4. Configure your applications to use the same cookie format

   1. ASP.NET 4.5

      Return to the location where your app calls app.UseCookieAuthentication();

      Add using Microsoft.Owin.Security.Interop; to the using declarations at the top of the file.

      Now add the following code before the call to app.UseCookieAuthentication().

      var protectionProvider = DataProtectionProvider.Create(
              new DirectoryInfo(@"c:\keyring"));
      var dataProtector = protectionProvider.CreateProtector(
              "CookieAuthenticationMiddleware",
              "Cookie",
              "v2");
      var ticketFormat = new AspNetTicketDataFormat(new DataProtectorShim(dataProtector));

      Finally update your CookieAuthenticationOptions to add a TicketDataFormat parameter, using the ticketFormat variable created in the code above.

      app.UseCookieAuthentication(new CookieAuthenticationOptions
      {
          AuthenticationType = "Cookie",
          CookieName = ".AspNet.SharedCookie",
          TicketDataFormat = ticketFormat
      });

   2. ASP.NET Core Return to the location where your app calls services.AddIdentity<ApplicationUser, IdentityRole>() or app.UseCookieAuthentication().

      Add using Microsoft.AspNetCore.DataProtection; to the using declarations at the top of the file.

      Now add the following code before the call to services.AddIdentity<ApplicationUser, IdentityRole>() or app.UseCookieAuthentication().

      var protectionProvider = DataProtectionProvider.Create(
              new DirectoryInfo(@"c:\keyring"));
      var dataProtector = protectionProvider.CreateProtector(
              "CookieAuthenticationMiddleware",
              "Cookie",
              "v2");
      var ticketFormat = new TicketDataFormat(dataProtector);

      Finally update your CookieAuthenticationOptions to add a TicketDataFormat parameter, using the ticketFormat variable created in the code above.
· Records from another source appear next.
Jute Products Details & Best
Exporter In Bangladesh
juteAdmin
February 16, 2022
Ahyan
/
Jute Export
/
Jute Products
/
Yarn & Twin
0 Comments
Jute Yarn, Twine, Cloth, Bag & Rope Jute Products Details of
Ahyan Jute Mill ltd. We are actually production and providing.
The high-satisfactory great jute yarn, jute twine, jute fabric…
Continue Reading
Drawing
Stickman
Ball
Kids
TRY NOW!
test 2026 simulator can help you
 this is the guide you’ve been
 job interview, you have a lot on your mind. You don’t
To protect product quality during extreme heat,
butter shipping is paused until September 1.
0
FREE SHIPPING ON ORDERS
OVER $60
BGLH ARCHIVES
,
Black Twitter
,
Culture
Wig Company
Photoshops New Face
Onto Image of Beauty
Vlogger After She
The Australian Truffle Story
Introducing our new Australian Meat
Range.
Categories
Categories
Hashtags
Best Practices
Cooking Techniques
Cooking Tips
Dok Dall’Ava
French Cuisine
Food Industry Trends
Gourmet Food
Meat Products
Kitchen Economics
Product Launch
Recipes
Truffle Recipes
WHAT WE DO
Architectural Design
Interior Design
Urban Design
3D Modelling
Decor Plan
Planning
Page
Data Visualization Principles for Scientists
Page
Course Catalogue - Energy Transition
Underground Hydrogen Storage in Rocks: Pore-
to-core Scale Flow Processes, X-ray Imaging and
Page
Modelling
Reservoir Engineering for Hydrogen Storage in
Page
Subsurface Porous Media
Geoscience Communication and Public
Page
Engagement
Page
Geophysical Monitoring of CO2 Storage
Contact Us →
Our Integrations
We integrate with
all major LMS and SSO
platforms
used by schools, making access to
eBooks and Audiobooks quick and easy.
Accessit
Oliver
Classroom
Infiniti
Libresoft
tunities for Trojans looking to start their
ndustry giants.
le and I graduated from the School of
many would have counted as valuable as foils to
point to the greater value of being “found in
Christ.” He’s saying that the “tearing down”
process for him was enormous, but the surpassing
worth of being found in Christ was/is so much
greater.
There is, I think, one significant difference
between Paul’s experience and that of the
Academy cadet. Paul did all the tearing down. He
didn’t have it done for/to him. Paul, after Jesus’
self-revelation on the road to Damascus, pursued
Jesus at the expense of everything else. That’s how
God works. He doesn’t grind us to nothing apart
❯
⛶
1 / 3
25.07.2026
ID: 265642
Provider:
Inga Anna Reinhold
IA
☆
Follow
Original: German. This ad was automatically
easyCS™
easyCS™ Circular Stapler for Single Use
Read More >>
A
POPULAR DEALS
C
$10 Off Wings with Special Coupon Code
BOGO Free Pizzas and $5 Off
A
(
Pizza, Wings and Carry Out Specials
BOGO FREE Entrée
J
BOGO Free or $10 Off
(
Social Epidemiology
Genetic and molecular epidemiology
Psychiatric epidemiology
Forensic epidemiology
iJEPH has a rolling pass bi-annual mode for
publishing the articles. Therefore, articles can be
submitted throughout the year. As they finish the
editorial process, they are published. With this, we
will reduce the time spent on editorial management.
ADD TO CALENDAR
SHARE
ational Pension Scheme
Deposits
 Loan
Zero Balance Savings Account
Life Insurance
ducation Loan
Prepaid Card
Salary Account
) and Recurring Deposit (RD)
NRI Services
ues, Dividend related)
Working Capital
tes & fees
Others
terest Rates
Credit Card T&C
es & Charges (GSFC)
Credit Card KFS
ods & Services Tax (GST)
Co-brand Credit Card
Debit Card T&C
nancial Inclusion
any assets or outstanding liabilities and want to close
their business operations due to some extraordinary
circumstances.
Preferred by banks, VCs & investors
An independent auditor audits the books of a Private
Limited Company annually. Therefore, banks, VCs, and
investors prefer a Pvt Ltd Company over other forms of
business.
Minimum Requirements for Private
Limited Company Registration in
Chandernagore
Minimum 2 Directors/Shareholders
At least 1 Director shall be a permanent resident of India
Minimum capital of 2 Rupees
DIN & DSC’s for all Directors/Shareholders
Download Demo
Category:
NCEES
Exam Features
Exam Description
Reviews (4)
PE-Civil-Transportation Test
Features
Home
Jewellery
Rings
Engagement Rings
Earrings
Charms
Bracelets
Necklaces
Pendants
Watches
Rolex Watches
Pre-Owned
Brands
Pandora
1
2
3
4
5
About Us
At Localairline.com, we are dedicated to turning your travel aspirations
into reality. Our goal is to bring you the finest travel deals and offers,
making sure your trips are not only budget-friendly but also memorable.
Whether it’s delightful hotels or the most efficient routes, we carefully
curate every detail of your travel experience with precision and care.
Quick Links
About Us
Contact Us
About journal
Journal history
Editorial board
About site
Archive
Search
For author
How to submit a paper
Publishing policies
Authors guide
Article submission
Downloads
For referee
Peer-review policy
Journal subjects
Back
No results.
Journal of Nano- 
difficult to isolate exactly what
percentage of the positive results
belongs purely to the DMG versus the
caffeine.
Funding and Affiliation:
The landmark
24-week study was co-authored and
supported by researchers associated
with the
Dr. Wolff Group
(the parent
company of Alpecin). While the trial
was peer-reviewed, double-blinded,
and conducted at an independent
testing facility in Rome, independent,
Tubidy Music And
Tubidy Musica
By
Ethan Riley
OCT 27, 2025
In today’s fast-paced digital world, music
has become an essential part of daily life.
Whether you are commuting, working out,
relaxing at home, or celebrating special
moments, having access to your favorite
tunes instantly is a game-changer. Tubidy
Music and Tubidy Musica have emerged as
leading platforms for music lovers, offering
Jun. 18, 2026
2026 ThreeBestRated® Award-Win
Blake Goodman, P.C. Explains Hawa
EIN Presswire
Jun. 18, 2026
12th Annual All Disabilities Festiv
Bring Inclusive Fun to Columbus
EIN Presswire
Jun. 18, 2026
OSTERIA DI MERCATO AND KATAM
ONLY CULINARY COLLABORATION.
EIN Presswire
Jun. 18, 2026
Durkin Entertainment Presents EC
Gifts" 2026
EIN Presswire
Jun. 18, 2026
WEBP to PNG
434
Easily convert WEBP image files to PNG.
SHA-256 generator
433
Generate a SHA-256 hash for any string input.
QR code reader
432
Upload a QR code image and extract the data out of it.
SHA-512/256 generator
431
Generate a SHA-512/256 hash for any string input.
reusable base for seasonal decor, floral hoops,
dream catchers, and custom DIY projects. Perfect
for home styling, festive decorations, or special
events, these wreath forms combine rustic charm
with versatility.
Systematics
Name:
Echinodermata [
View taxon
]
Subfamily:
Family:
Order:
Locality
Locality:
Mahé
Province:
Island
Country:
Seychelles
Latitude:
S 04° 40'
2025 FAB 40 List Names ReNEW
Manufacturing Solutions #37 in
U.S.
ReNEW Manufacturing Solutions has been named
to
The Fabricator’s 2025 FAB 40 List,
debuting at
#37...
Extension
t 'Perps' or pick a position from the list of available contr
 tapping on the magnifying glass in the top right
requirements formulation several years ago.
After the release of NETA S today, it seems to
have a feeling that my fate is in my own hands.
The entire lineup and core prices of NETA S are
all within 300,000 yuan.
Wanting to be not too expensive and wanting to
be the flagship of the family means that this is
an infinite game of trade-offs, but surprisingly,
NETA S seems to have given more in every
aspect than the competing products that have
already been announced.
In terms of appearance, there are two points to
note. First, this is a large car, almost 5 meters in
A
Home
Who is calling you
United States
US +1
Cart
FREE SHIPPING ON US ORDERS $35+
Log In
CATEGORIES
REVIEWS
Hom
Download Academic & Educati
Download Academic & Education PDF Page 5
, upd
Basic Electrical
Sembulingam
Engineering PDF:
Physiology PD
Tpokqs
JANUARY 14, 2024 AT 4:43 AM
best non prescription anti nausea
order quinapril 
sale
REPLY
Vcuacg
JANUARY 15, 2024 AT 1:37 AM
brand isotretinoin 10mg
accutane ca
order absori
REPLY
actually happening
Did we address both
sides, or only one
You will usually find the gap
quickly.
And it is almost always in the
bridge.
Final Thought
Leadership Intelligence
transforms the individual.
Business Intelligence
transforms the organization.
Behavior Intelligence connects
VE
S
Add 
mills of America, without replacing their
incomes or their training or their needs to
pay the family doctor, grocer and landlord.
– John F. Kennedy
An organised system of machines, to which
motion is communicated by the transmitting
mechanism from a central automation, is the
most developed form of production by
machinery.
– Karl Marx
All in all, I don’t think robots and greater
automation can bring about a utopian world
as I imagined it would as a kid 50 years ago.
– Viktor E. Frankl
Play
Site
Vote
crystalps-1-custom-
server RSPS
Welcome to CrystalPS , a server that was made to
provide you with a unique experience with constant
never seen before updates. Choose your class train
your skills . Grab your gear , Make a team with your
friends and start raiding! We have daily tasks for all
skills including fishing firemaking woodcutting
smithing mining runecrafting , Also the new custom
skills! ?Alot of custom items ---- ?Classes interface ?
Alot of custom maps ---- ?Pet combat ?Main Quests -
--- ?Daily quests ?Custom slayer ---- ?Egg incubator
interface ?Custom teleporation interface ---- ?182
      1. ASP.NET Core with ASP.NET Identity

         services.AddIdentity<ApplicationUser, IdentityRole>(options =>
         {
             options.Cookies = new Microsoft.AspNetCore.Identity.IdentityCookieOptions
             {
                 ApplicationCookie = new CookieAuthenticationOptions
                 {
                     AuthenticationScheme = "Cookie",
                     CookieName = ".AspNet.SharedCookie",
                     TicketDataFormat = ticketFormat
                 }
             };
          })
          .AddEntityFrameworkStores<ApplicationDbContext>()
          .AddDefaultTokenProviders();

      2. ASP.NET Core using Cookie Middleware directly

         app.UseCookieAuthentication(new CookieAuthenticationOptions
         {
             AuthenticationScheme = "Cookie",
             CookieName = ".AspNet.SharedCookie",
             TicketDataFormat = ticketFormat
         });

Adding compatibility for applications using ASP.NET Identity

The interop shim does not enabling the sharing of identity databases between applications. ASP.NET 4.5 uses Identity 1.0 or 2.0, ASP.NET Core uses Identity 3.0. If you want to share databases you must update the ASP.NET Identity 2.0 applications to use the ASP.NET Identity 3.0 schemas. If you are upgrading from Identity 1.0 you should migrate to Identity 2.0 first, rather than try to go directly to 3.0.